Back in the day, mercury was used extensively in medicine. Calomel purgative, for example, a mercury product, was used up until the 1960s!
The ensuing poisoning may well have been missed, but at least doctors who had seen it often enough regarded it as a possibility. A poem from 1846, called “the Calomel Song,” describes doctors using it in every possible scenario and ends with the lines:
“Well if I must resign my breath,
Pray let me die a natural death
And if I must bid all farewell,
Don’t hurry me with calomel.”
I like my Kindle device because books mold here in the tropics and it also allows me to get “the complete works” of various classical authors for free. Reading the biographies of some authors of the last hundred years or so, I think, “Wow, that certainly sounds mercurial!” James Boswell, who wrote the life of Samuel Johnson in 1791 seemed a pretty eccentric kind of guy, and describes taking mercury after catching gonorrhea from street prostitutes. Nikolai Gogol went mad in his later years in a rather distinctive way, as did Guy de Maupassant who had syphilis for which the then treatment was mercury. Louisa May Alcott was chronically ill for most of her life. She claimed her problems stemmed from the mercury she was given when she contracted typhoid fever while working in an army hospital during the Civil War.

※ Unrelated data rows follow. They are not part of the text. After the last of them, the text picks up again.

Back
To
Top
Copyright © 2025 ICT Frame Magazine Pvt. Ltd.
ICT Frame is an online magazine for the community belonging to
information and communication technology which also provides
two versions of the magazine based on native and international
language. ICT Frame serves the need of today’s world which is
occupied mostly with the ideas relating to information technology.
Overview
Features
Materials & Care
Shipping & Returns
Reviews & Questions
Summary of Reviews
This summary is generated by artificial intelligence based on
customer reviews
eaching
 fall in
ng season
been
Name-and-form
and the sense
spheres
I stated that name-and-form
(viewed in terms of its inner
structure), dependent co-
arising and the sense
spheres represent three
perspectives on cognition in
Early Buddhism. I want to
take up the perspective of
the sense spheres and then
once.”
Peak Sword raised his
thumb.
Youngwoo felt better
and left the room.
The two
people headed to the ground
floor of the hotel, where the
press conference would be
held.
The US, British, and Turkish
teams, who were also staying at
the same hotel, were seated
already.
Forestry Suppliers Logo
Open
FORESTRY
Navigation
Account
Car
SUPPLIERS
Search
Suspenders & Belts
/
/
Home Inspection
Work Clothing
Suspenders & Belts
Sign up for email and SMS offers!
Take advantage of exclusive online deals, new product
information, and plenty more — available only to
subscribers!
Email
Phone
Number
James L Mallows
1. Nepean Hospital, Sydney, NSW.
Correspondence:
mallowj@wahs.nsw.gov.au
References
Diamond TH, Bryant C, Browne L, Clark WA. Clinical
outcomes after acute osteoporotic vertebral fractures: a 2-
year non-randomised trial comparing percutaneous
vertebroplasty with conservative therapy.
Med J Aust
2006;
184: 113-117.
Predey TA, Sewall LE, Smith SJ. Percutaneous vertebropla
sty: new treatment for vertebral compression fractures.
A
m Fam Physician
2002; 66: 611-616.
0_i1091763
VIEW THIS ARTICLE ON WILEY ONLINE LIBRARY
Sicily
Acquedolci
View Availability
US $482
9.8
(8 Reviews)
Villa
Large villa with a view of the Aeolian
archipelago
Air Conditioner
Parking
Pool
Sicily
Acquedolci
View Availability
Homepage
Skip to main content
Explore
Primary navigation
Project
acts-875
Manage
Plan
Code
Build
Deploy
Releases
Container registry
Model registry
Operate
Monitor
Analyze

People also got exposed in their work places as this U.S. Public Health Service pamphlet of 1937, about which I am writing, describes.

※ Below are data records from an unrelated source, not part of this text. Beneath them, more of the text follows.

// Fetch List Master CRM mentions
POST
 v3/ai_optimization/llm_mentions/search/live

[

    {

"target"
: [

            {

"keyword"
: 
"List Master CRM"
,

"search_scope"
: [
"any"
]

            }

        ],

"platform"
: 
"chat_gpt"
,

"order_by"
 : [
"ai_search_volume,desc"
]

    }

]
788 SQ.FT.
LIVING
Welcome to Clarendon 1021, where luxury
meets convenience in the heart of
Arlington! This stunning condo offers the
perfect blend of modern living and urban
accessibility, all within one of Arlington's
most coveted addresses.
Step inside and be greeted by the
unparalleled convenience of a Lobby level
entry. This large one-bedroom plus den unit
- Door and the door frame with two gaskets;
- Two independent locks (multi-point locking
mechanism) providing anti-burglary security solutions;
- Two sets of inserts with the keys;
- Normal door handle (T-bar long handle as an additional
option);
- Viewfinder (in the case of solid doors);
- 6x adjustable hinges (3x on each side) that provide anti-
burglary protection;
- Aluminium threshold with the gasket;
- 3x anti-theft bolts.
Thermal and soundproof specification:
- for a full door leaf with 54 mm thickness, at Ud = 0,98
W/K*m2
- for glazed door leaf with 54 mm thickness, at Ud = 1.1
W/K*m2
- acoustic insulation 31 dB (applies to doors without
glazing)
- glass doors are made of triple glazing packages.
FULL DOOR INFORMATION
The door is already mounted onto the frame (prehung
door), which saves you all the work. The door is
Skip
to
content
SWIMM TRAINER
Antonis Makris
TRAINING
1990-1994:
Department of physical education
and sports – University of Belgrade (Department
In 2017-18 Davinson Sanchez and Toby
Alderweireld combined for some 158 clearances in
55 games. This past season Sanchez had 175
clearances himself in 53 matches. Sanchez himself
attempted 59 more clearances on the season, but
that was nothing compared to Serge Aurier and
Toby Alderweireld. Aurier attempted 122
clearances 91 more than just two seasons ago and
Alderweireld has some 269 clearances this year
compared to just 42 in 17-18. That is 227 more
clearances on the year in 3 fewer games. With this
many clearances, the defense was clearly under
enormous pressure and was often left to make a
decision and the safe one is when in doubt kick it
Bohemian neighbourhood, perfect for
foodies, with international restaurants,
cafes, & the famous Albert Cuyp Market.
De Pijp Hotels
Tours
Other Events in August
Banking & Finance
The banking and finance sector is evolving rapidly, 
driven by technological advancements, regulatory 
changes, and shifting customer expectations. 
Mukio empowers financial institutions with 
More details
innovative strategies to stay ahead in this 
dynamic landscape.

Nowadays, the medical community is under the misconception that nobody gets exposed to mercury anymore. Yet mercury poisoning happens apace, although it is almost impossible to get a diagnosis. David Hammond, in his book, Mercury Poisoning, the Undiagnosed Epidemic, describes a job where he stood around watching molten steel being made into ingots. The ingots were melted down from old automobiles that hadn’t had their mercury switches removed. He spent 30 years going from doctor to doctor and ultimately had to figure out what was wrong on his own.